Stronger still, I even had the best yet simplistic argument to combat those who felt the push to have Prince music streaming outside of Tidal, the Jay-Z owned web space where the “purple one” allowed his final two albums, HITNRUN Phases One & Two, to be hosted on for a time (albeit extended illegally), was a wrong one.
“Even Mr. Tidal himself,” I pictured myself saying, “has his albums available on Spotify.”
But, that was then. Today, just as I had reported on, on the same day as the 59th Annual Grammy Awards, a majority of hits, album cuts and remixes that were crafted to aural perfection by the one and only Prince Rogers Nelson, were unleashed in mass to popular streaming services Spotify, Apple Music, Google Play, Pandora, and Deezer, which I’d never even heard of before the Prince music streaming announcement, by the way.
And on this day, just as expected, I immediately began adding my favorite Prince songs to my personal playlists on my Spotify account and started grooving along. But then, in the middle of one of my all-time favorite jams from the Purple Rain icon, “I Wanna Be Your Lover,” something started to really kick up inside of me; a strong feeling, and a really weird one, at that. It was almost as if I felt a little dirty, and not in a way that the Dirty Mind performer would have approved of, either.
I actually, dare I say it, felt kind of shameful. By singing and dancing along to the songs I saved on Spotify, was I disrespecting one of the greatest music artists of all time by going against something he actively disproved of?
Prince was so notoriously protective of his genius, and who wouldn’t be?
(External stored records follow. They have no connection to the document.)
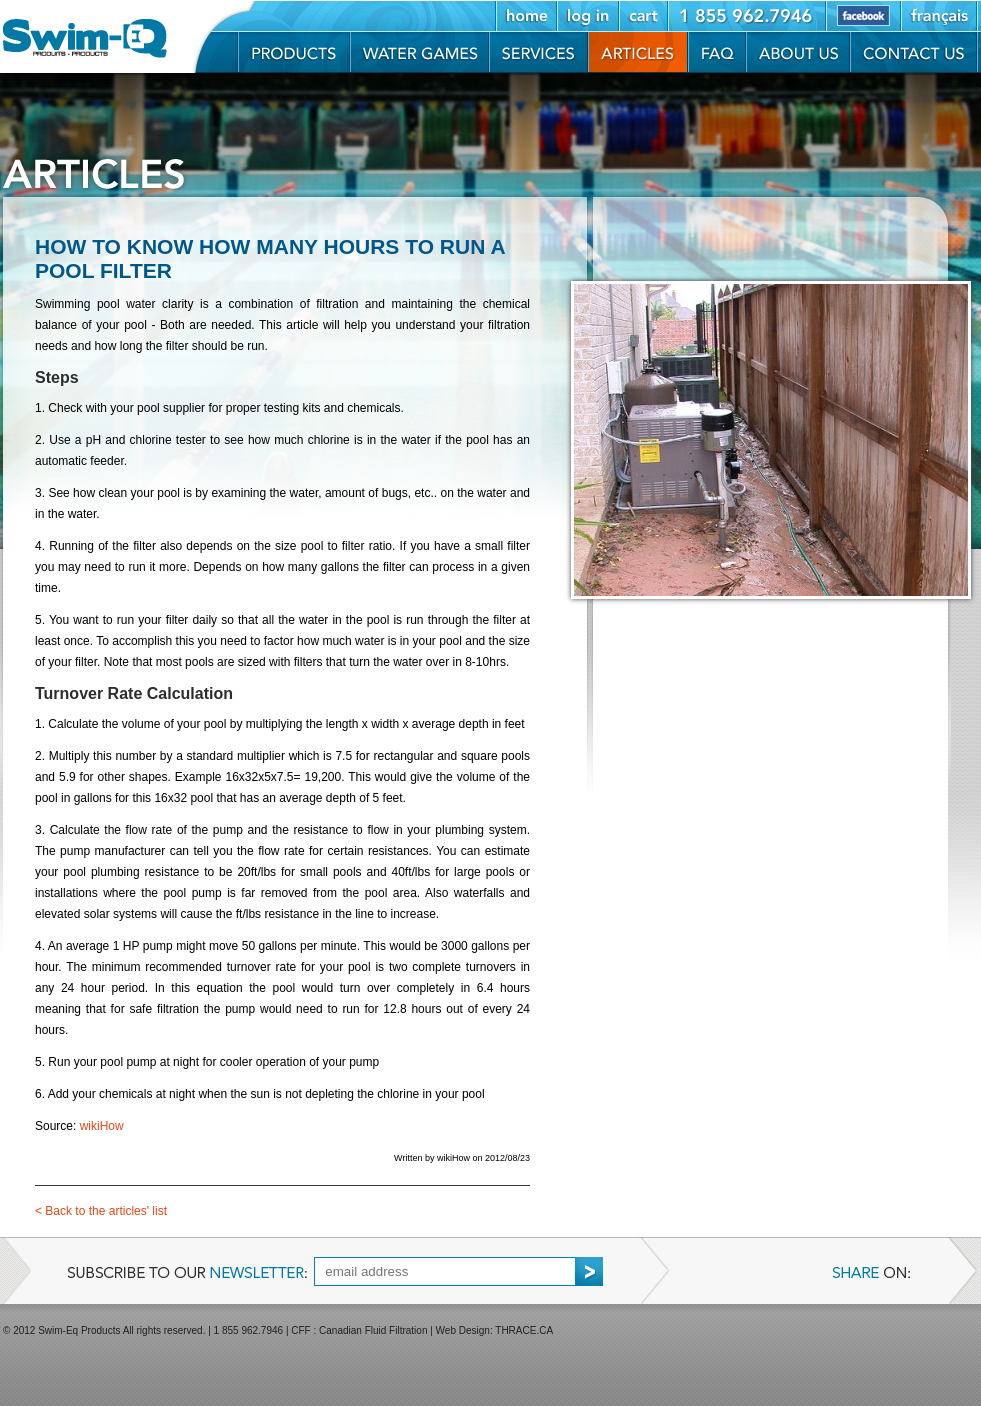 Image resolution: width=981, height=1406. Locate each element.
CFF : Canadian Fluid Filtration (359, 1330)
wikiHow (102, 1126)
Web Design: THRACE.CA (494, 1330)
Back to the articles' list (101, 1211) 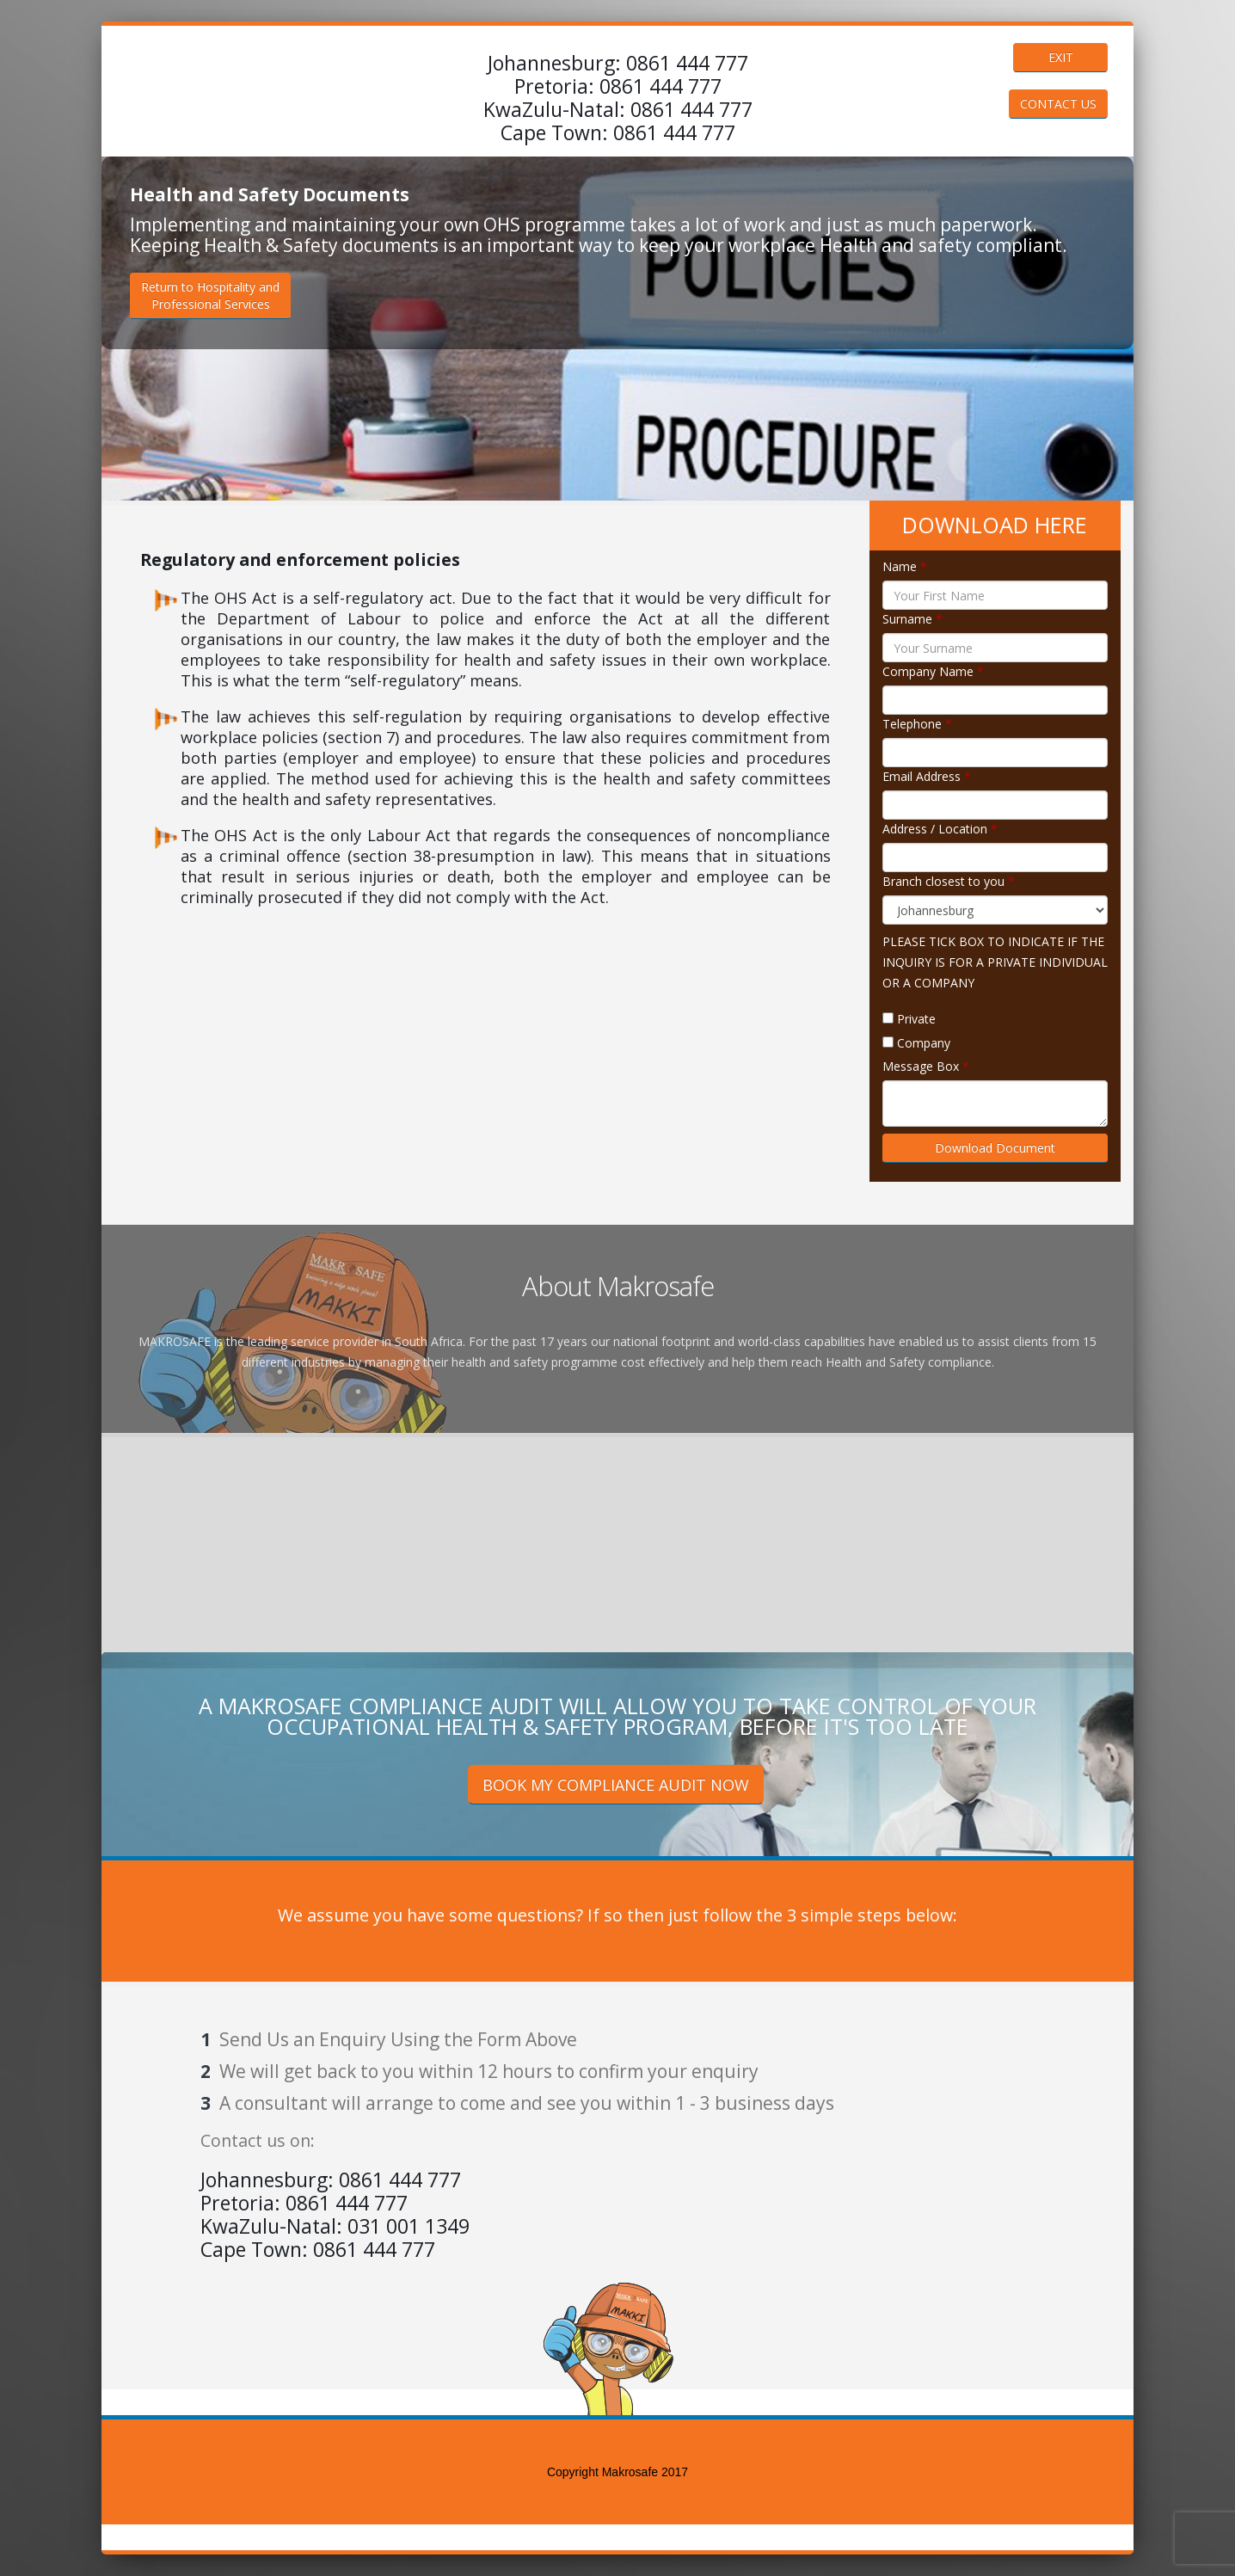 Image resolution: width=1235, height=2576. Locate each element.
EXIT (1060, 57)
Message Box (925, 1066)
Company (923, 1043)
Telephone (917, 724)
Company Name (933, 671)
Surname (912, 619)
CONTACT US (1058, 103)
The man created timeless music that still intrigues every listener who was lucky enough to rise up with him throughout the years, as well as those who are still confused as to why their mommies and daddies still frown whenever they’re reminded of the fact that Prince is not among the living anymore.
And for the record, I’m definitely both of those types of people.
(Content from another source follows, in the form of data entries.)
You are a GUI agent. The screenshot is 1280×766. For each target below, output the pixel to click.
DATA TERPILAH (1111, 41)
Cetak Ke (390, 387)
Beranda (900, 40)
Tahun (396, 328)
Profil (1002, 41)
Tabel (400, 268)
Not only was I born in the 80s, when Prince reigned supreme on the music charts, but I was also a teenager in the 90s who lost track of his brilliance after the release of another forever-loved tune, “Diamonds and Pearls.”
Therefore, as an eventual adult, I was able to jump back to the period of sound that I had missed; this time, armed with a stronger sense of appreciation for music, and take it all in a much more mature way. Perhaps that’s why Emancipation ultimately rose to a close second on my list of “favorite Prince albums ever,” but I digress from my point (also, Emancipation is still unavailable online, so there’s no use in talking about that now, anyway).
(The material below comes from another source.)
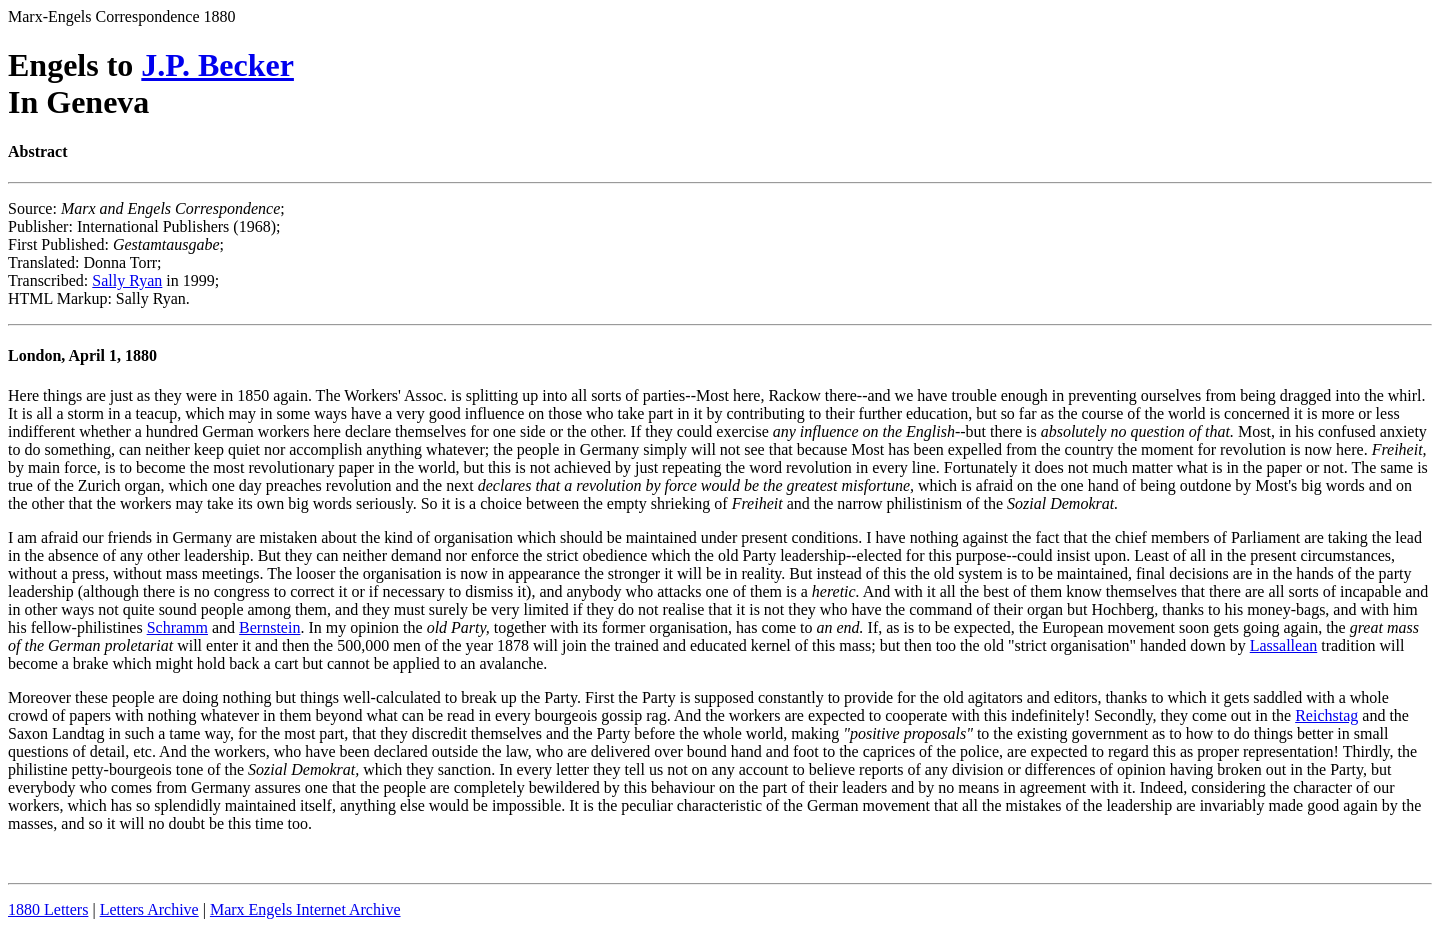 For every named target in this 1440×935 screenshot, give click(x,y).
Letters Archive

However, I don’t believe that Prince would’ve minded my partial ignorance of his discography, mostly because all of the music that I do own of his was purchased way back when, meaning that whatever I do groove to, it’s physically owned (I don’t count ripped MP3’s as being problematic in this situation, in case anyone was wondering).
However, on the other hand, I do see the potential of what it could mean by having his music available digitally: younger ears chained to the rhythm — yes, that’s a Katy Perry reference — means that a whole new world of music lovers now have the chance to get a little more familiar with the magic and exclusivity of one Prince Rogers Nelson.
Although, be that as it may, I still feel like I have to do something to ease this uneasiness over Prince music streaming and being way too available right at the tips of my fingers. Perhaps I should order a couple of his CDs via Amazon — sure, they’re a bit pricey as of late, but I guess survivor’s remorse doesn’t really care about aspect. We miss you, Prince. I hope you’re not too disappointed with this development. It’ll be a good thing, right?